Michel Bernard, au cœur de ce sujet brûlant, nous dit tout le bien d’un Genevoix fraternel, qui relate les blessures effrayantes de ses camarades de combat.
« L’exigence de vérité qui donne leur forme, leur élan et leur style aux écrits de guerre de Maurice Genevoix est évidemment une marque de respect pour les disparus, de fidélité à leur souvenir »(p.87).
Il est si difficile de parler de l’ami que l’on perd, des tranchées dégoûtantes, de la vie, de la mort, du souffle du camarade, une seconde avant en vie, à jamais étouffé.
Au contact de la nature depuis longtemps, des bêtes, des proches, l’auteur n’a guère eu de problème pour souligner les vertus de la vie, de la modeste présence, de la fraternité ; sa vie rurale l’y avait habitué. Il retrouvait au milieu des combats des gens modestes comme lui, peut-être pas de futurs agrégés en lettres comme lui, mais des gars de la campagne, qui souffraient comme lui, et il se devait, lui survivant, de leur donner un témoignage de fidèle vérité. Ce qu’il fit.
Il exprima ainsi une « affection primitive, sauvage, d’une intensité sans pareille » (p.128) pour les combattants, les siens.
Le lieutenant Genevoix garda de la guerre et des combats un bras mutilé.
Michel Bernard raconte un Genevoix d’après cette période douloureuse. L’auteur des récits de guerre se fait vite remarquer pour ses romans, Rémi des Rauches ; Raboliot ; Rroû… L’écrivain fêté a acheté une maison en bord du plus grand fleuve de France. Ce n’est pas qu’il déserte Paris mais il retrouve là apaisement et sources d’inspiration. Plus tard, quand il sera élu par ses pairs de l’Académie Secrétaire Perpétuel, il devra vivre à Paris, quai Conti, et se contenter des jours de congé pour retrouver ses pays de Loire.
Sa vie privée, vraiment anecdotique, quoique douloureuse aussi (perte de la femme aimée), pleine de surprises (deux filles, dont l’une sur le tard), restera toujours en marge d’un parcours tout entier livré à la défense des autres et des lettres françaises. Il donna nombre de conférences à l’étranger.

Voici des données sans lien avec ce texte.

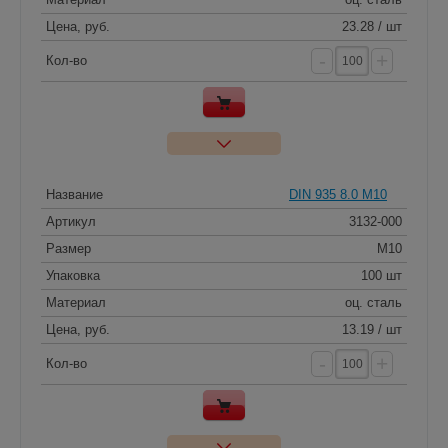
Цена, руб.
23.28 / шт
-
+
Кол-во
Название
DIN 935 8.0 M10
Артикул
3132-000
Размер
M10
Упаковка
100 шт
Материал
оц. сталь
Цена, руб.
13.19 / шт
-
+
Кол-во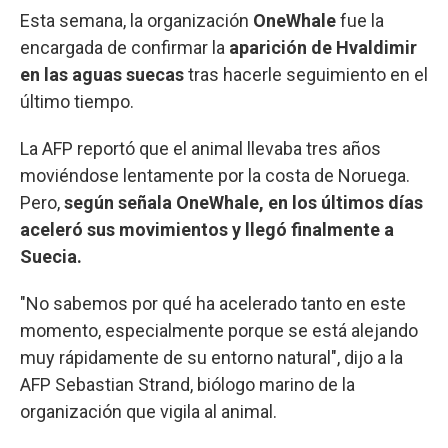
Esta semana, la organización
OneWhale
fue la
encargada de confirmar la
aparición de Hvaldimir
en las aguas suecas
tras hacerle seguimiento en el
último tiempo.
La AFP reportó que el animal llevaba tres años
moviéndose lentamente por la costa de Noruega.
Pero,
según señala OneWhale, en los últimos días
aceleró sus movimientos y llegó finalmente a
Suecia.
"No sabemos por qué ha acelerado tanto en este
momento, especialmente porque se está alejando
muy rápidamente de su entorno natural", dijo a la
AFP Sebastian Strand, biólogo marino de la
organización que vigila al animal.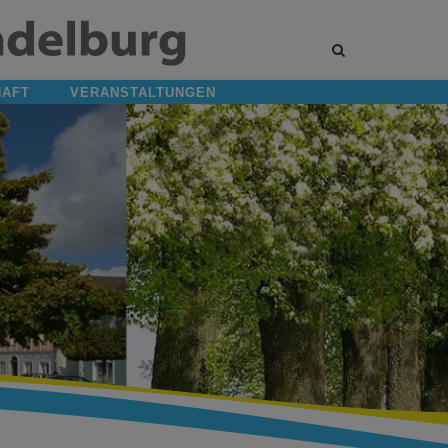
Site
search
toggle
HAFT
VERANSTALTUNGEN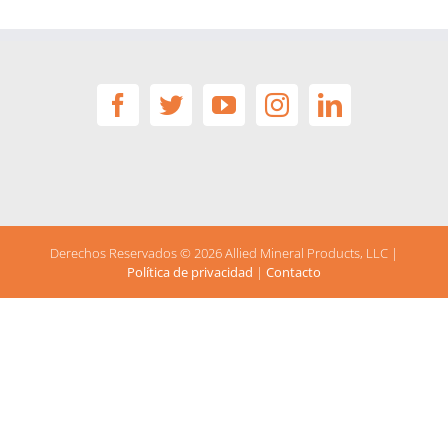
Derechos Reservados ©
2026 Allied Mineral Products, LLC |
Política de privacidad
|
Contacto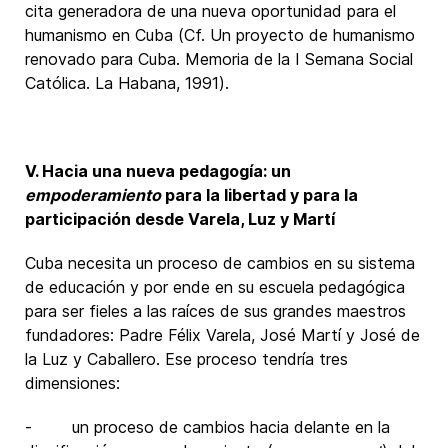
cita generadora de una nueva oportunidad para el
humanismo en Cuba (Cf. Un proyecto de humanismo
renovado para Cuba. Memoria de la I Semana Social
Católica. La Habana, 1991).
V. Hacia una nueva pedagogía: un
empoderamiento
para la libertad y para la
participación desde Varela, Luz y Martí
Cuba necesita un proceso de cambios en su sistema
de educación y por ende en su escuela pedagógica
para ser fieles a las raíces de sus grandes maestros
fundadores: Padre Félix Varela, José Martí y José de
la Luz y Caballero. Ese proceso tendría tres
dimensiones:
- un proceso de cambios hacia delante en la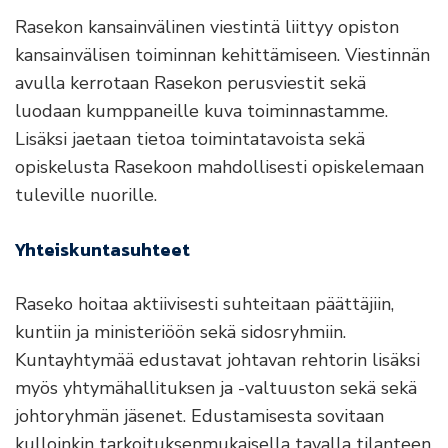
Rasekon kansainvälinen viestintä liittyy opiston
kansainvälisen toiminnan kehittämiseen. Viestinnän
avulla kerrotaan Rasekon perusviestit sekä
luodaan kumppaneille kuva toiminnastamme.
Lisäksi jaetaan tietoa toimintatavoista sekä
opiskelusta Rasekoon mahdollisesti opiskelemaan
tuleville nuorille.
Yhteiskuntasuhteet
Raseko hoitaa aktiivisesti suhteitaan päättäjiin,
kuntiin ja ministeriöön sekä sidosryhmiin.
Kuntayhtymää edustavat johtavan rehtorin lisäksi
myös yhtymähallituksen ja -valtuuston sekä sekä
johtoryhmän jäsenet. Edustamisesta sovitaan
kulloinkin tarkoituksenmukaisella tavalla tilanteen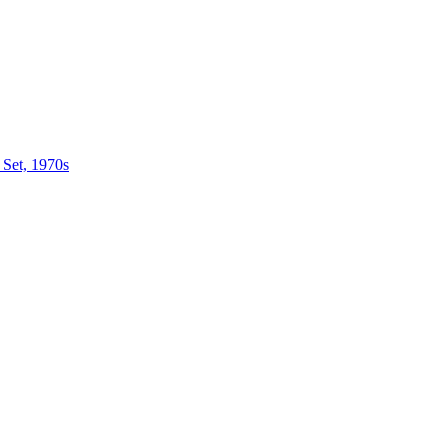
 Set, 1970s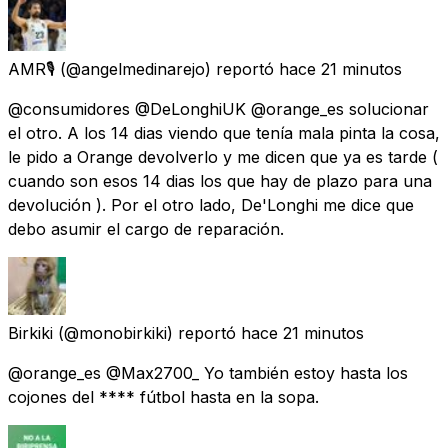
AMR🎙
(@angelmedinarejo) reportó
hace 21 minutos
@consumidores @DeLonghiUK @orange_es solucionar
el otro. A los 14 dias viendo que tenía mala pinta la cosa,
le pido a Orange devolverlo y me dicen que ya es tarde (
cuando son esos 14 dias los que hay de plazo para una
devolución ). Por el otro lado, De'Longhi me dice que
debo asumir el cargo de reparación.
Birkiki
(@monobirkiki) reportó
hace 21 minutos
@orange_es @Max2700_ Yo también estoy hasta los
cojones del **** fútbol hasta en la sopa.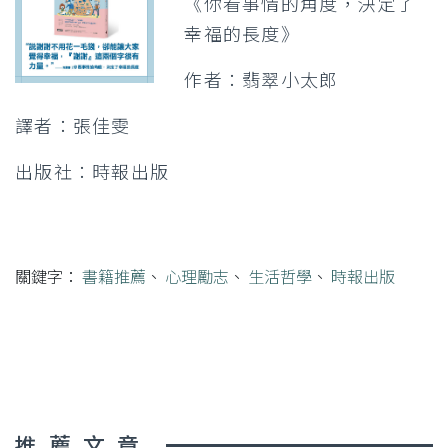
《你看事情的角度，決定了
幸福的長度》
作者：翡翠小太郎
譯者：張佳雯
出版社：時報出版
關鍵字：
書籍推薦
、
心理勵志
、
生活哲學
、
時報出版
推薦文章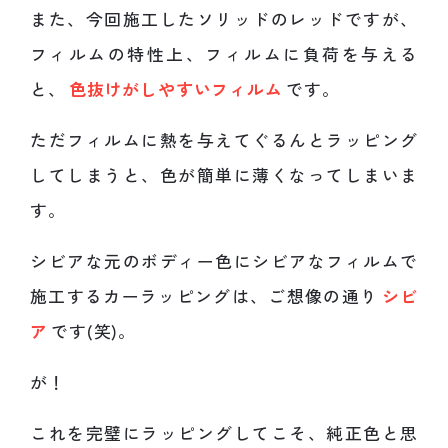
また、今回施工したソリッドのレッドですが、
フィルムの特性上、フィルムに負荷を与える
と、
色抜けがしやすいフィルム
です。
ただフィルムに熱を与えてぐるんとラッピング
してしまうと、色が簡単に薄くなってしまいま
す。
シビアな元のボディー色にシビアなフィルムで
施工するカーラッピングは、ご想像の通り
シビ
ア
です(笑)。
が！
これを完璧にラッピングしてこそ、純正色と思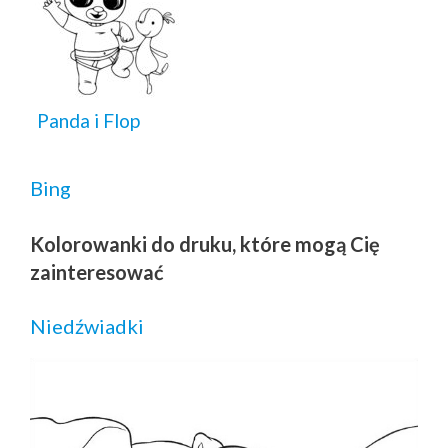
Panda i Flop
Bing
Kolorowanki do druku, które mogą Cię
zainteresować
Niedźwiadki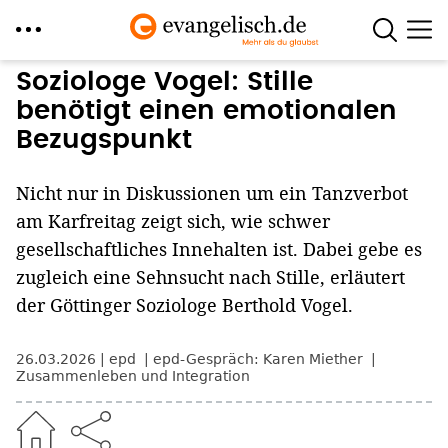
Direkt
Soziologe Vogel: Stille
zum
benötigt einen emotionalen
Inhalt
Bezugspunkt
Nicht nur in Diskussionen um ein Tanzverbot
am Karfreitag zeigt sich, wie schwer
gesellschaftliches Innehalten ist. Dabei gebe es
zugleich eine Sehnsucht nach Stille, erläutert
der Göttinger Soziologe Berthold Vogel.
26.03.2026
epd
epd-Gespräch: Karen Miether
Zusammenleben und Integration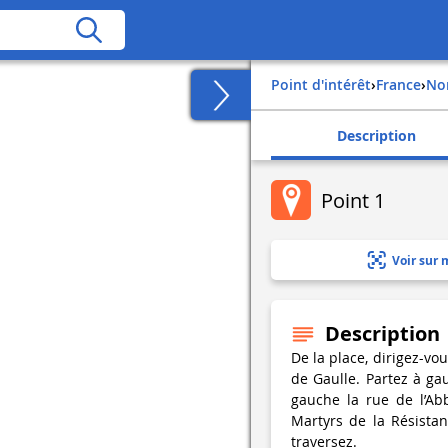
Point d'intérêt
›
france
›
n
Description
Point 1
Voir sur 
Description
De la place, dirigez-vou
de Gaulle. Partez à gau
gauche la rue de l’Ab
Martyrs de la Résista
traversez.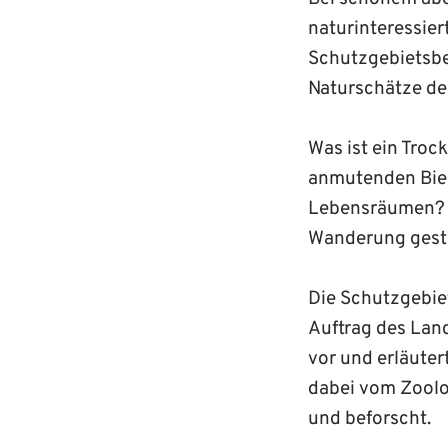
naturinteressie
Schutzgebietsbe
Naturschätze de
Was ist ein Troc
anmutenden Bien
Lebensräumen? 
Wanderung geste
Die Schutzgebie
Auftrag des Land
vor und erläuter
dabei vom Zoolog
und beforscht.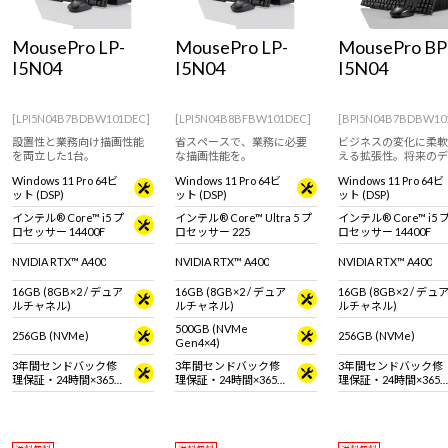
Windows 11
|
Copilot+ PC
Windows 11
|
Copilot+ PC
MousePro LP-
MousePro LP-
MousePro BP
I5N04
I5N04
I5N04
[LPI5N04B7BDBW101DEC]
[LPI5N04B8BFBW101DEC]
[BPI5N04B7BDBW10
設置性と業務向け描画性能
省スペースで、業務に必要
ビジネスの変化に柔軟
を両立した1台。
な描画性能を。
える拡張性。将来のデ
ス増設も見据えた、余
Windows 11 Pro 64ビ
Windows 11 Pro 64ビ
Windows 11 Pro 64ビ
筐体設計。
ット (DSP)
ット (DSP)
ット (DSP)
インテル® Core™ i5 プ
インテル® Core™ Ultra 5 プ
インテル® Core™ i5 
ロセッサー 14400F
ロセッサー 225
ロセッサー 14400F
NVIDIA RTX™ A400
NVIDIA RTX™ A400
NVIDIA RTX™ A400
16GB (8GB×2 / デュア
16GB (8GB×2 / デュア
16GB (8GB×2 / デュ
ルチャネル)
ルチャネル)
ルチャネル)
500GB (NVMe
256GB (NVMe)
256GB (NVMe)
Gen4×4)
3年間センドバック修
3年間センドバック修
3年間センドバック修
理保証・24時間×365
理保証・24時間×365
理保証・24時間×365
日電話サポート
日電話サポート
日電話サポート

L’essai de Michel Bernard, magnifiquement documenté, et illustré de photographies et de dessins de Genevoix, offre aux lecteurs l’envie de retourner à l’œuvre d’un romancier, exemplaire.
Philippe Leuckx
Michel Bernard, né à Bar-le-Duc, en 1958, est un écrivain français. On lui doit, entre autres ouvrages, des romans, des récits, des essais (Le Corps de la France ; Mes Tours de France ; La Tranchée de Calonne, etc.).